ASK queries check if there is at least one result for a given query pattern. The result is true or false.

DESCRIBE queries returns an RDF graph that describes a resource. The implementation of this return form is up to each query engine, so you won’t see it used nearly as often as the other return clauses.

CONSTRUCT queries returns an RDF graph that is created from a template specified as part of the query itself. That is, a new RDF graph is created by taking the results of a query pattern and filling in the values of variables that occur in the construct template. CONSTRUCT is used to transform RDF data (for example into a different graph structure and with a different vocabulary than the source data).

CONSTRUCT queries are useful if you have RDF data that was automatically generated and would like to transform it using well-known vocabularies, or if you have RDF data using vocabulary from one ontology but need to translate it to another ontology. After SELECT this is the most common type of query in practice, and a major reason why agreeing on every aspect of an OWL ontology ahead of time is not necessary. Translation using CONSTRUCT is relatively cheap.

In the next SPARQL lesson, we’ll show a number of examples of each kind of query.

SPARQL Protocol

The SPARQL protocol enables SPARQL queries over simple HTTP requests. A SPARQL endpoint is simply a service that implements the SPARQL protocol.

For example, if you do a curl on the following:

curl –I…

The response is the following:

HTTP/1.1 200 OK
Date: Mon, 21 May 2012 23:43:38 GMT
Content-Type: application/sparql-results+xml; charset=UTF-8
Connection: keep-alive
Server: Virtuoso/06.04.3132 (Linux) x86_64-generic-linux-glibc25-64  VDB
Content-Length: 96743
Accept-Ranges: bytes

This means that SPARQL is basically an API!

SPARQL as Federation

What this means is that data exposed via SPARQL on any server can be queried by any SPARQL client. This is a fundamental difference between SPARQL and other query languages, such as SQL, which assume that all data being queried is local and conforms to a single model. With SPARQL—and especially when using CONSTRUCT—data from multiple places can be combined dynamically, as needed, to create new forms of information.

Going back to the basic SPARQL syntax shown above, the FROM clause can be used to specify named graphs that sit on any server. We’ll show exactly how to merge data from multiple sources in more advanced SPARQL lessons.

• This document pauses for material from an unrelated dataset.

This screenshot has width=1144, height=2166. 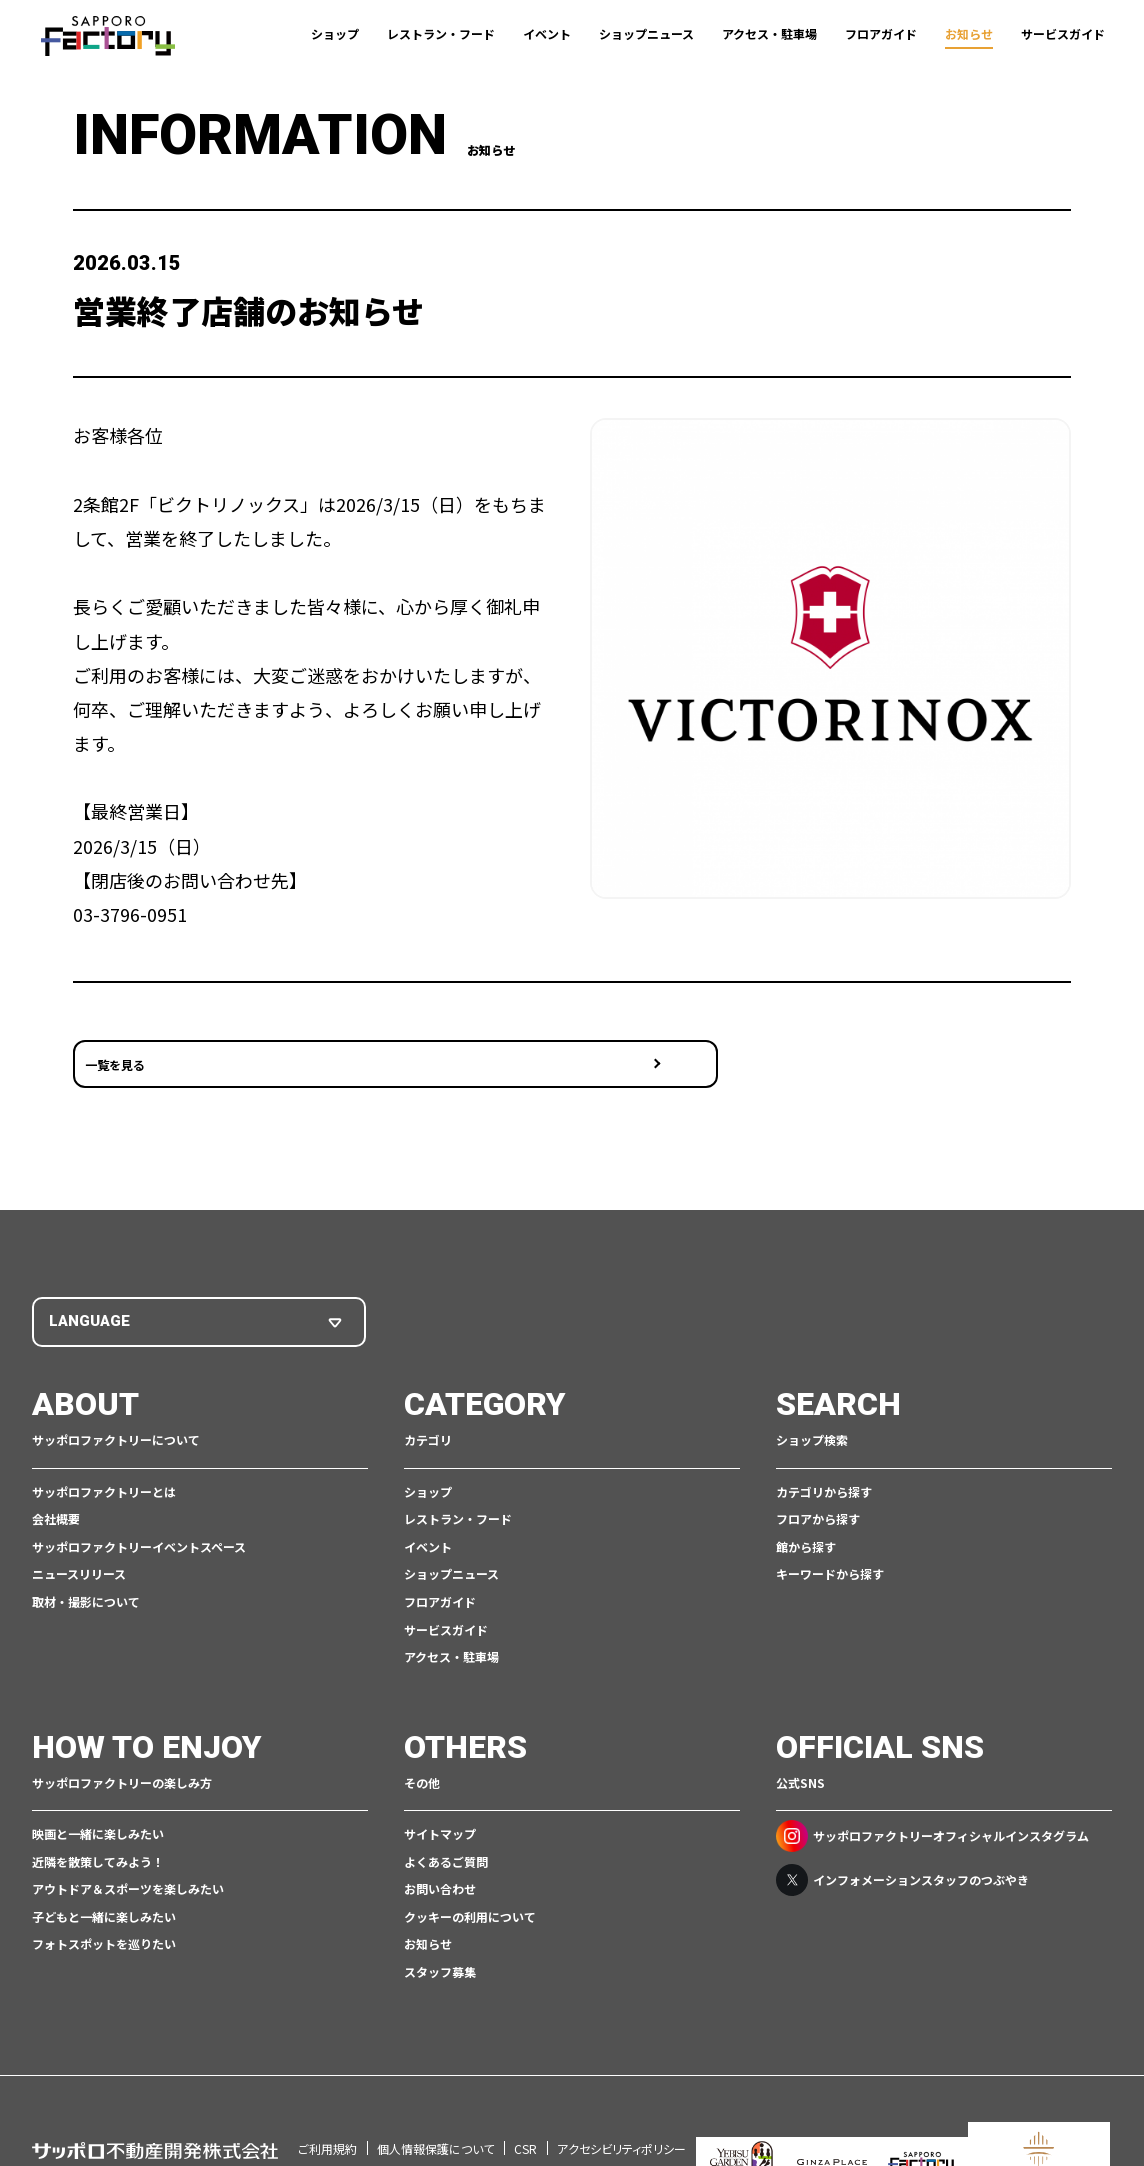 I want to click on フォトスポットを巡りたい, so click(x=104, y=1914).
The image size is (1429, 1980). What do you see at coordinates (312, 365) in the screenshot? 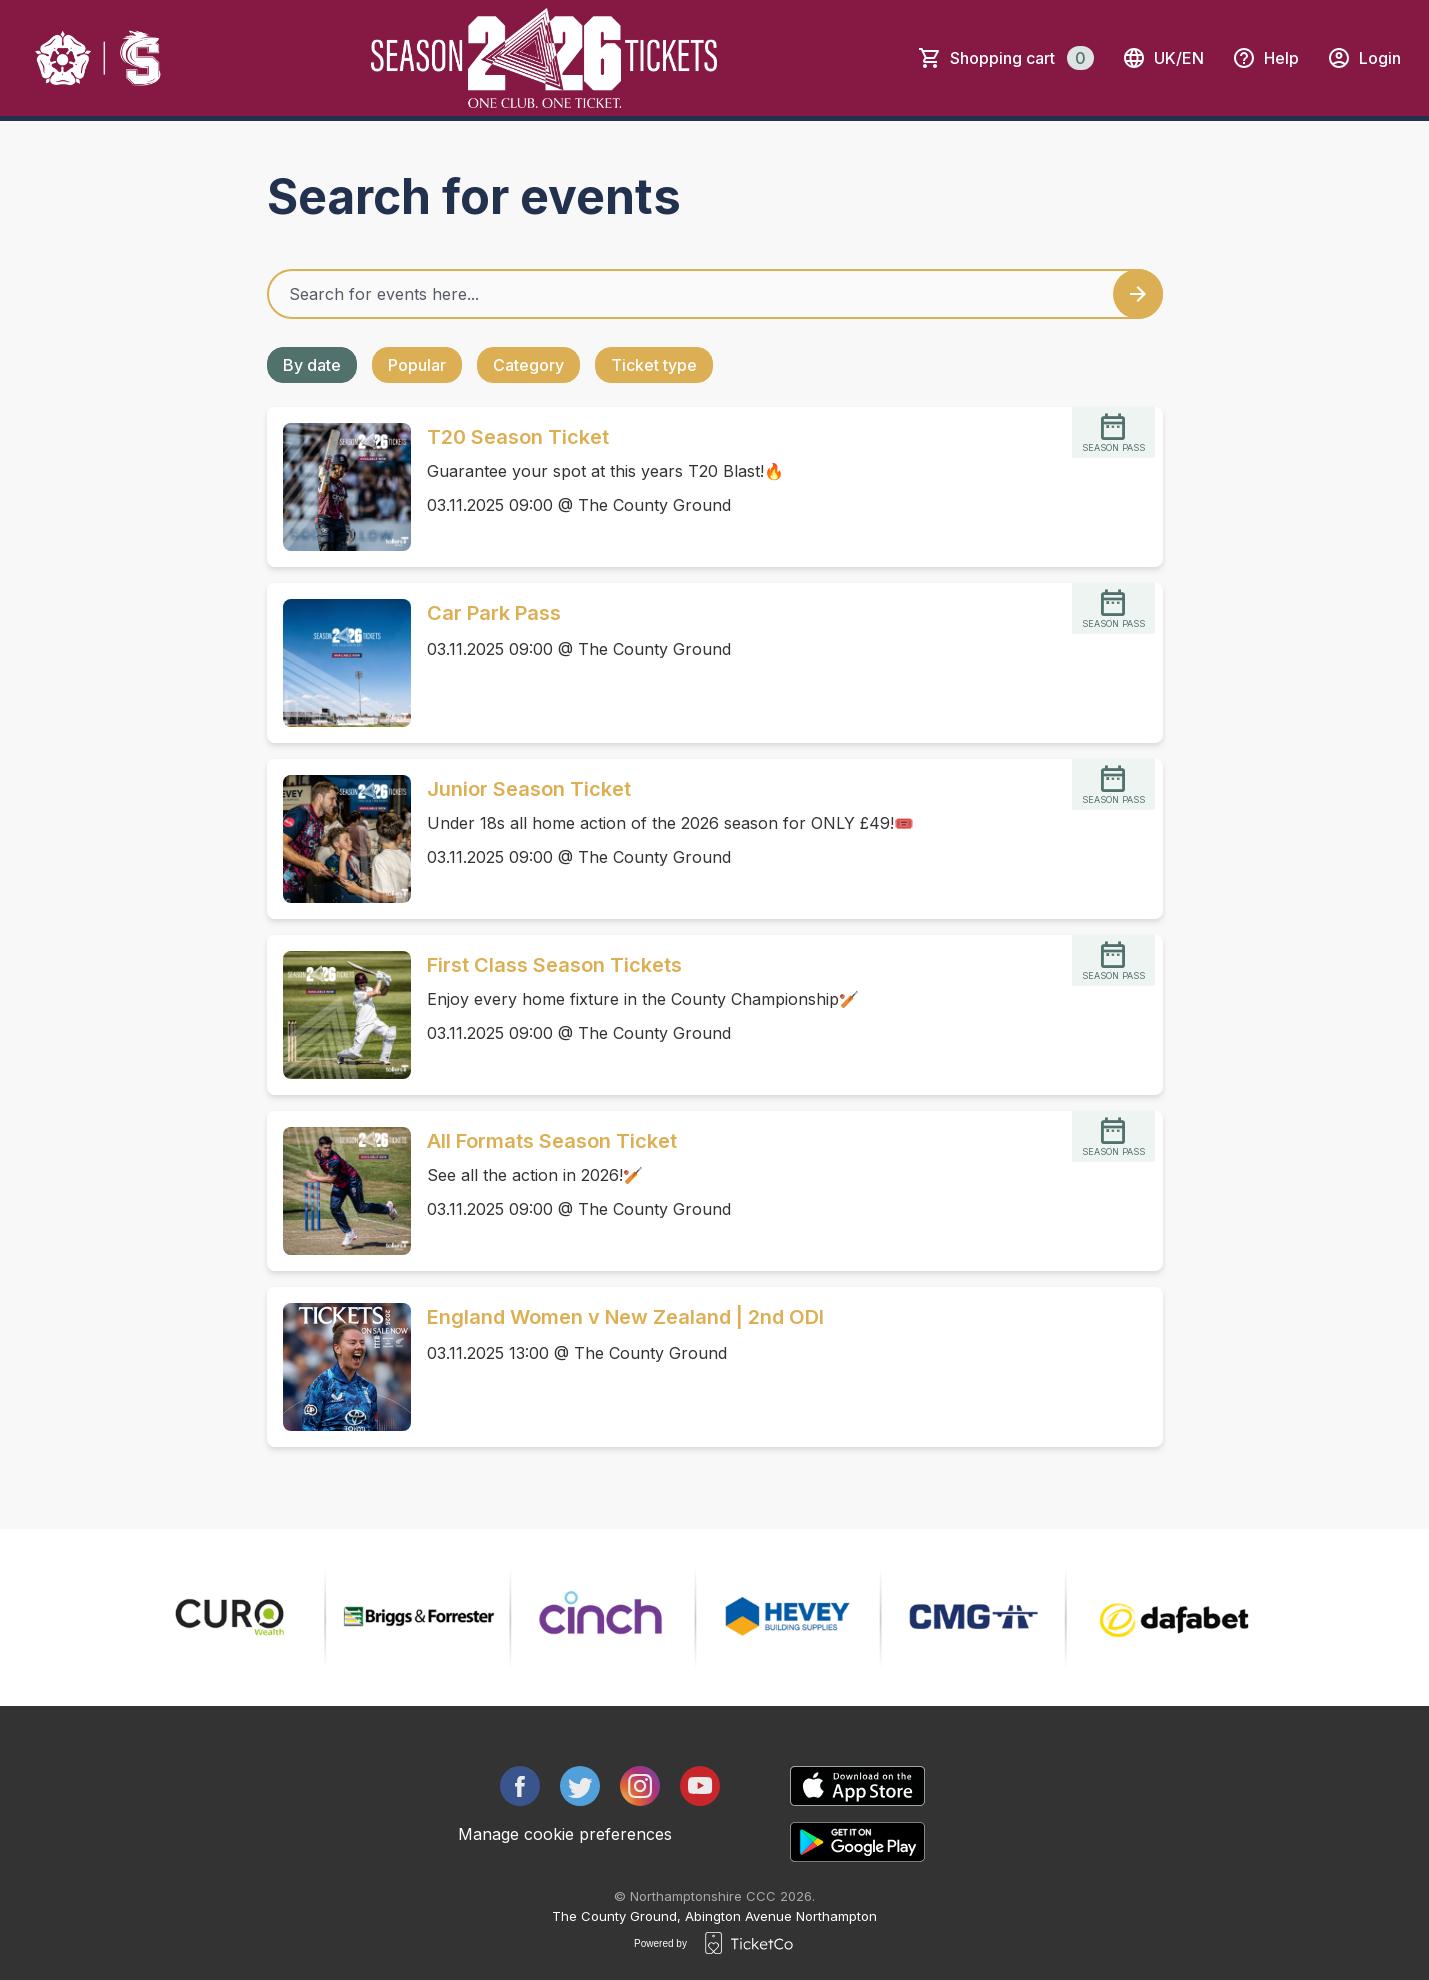 I see `By date` at bounding box center [312, 365].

So how do you expose data via SPARQL? RDF databases typically include a SPARQL endpoint by default. Even non-RDF data sources can be exposed using a SPARQL endpoint. Future lessons will present ways to turn existing relational databases into SPARQL endpoints, making them part of the Semantic Web.

Note: we won’t go into the details of the SPARQL protocol query encoding here since you’re much more likely to be writing actual SPARQL and using tools to issue the queries over HTTP for you.


This is a brief introduction to the SPARQL query language. In the next lesson, SPARQL Nuts & Bolts we will look at each of the return clauses in the context of real-world queries that you can run on a public SPARQL endpoint.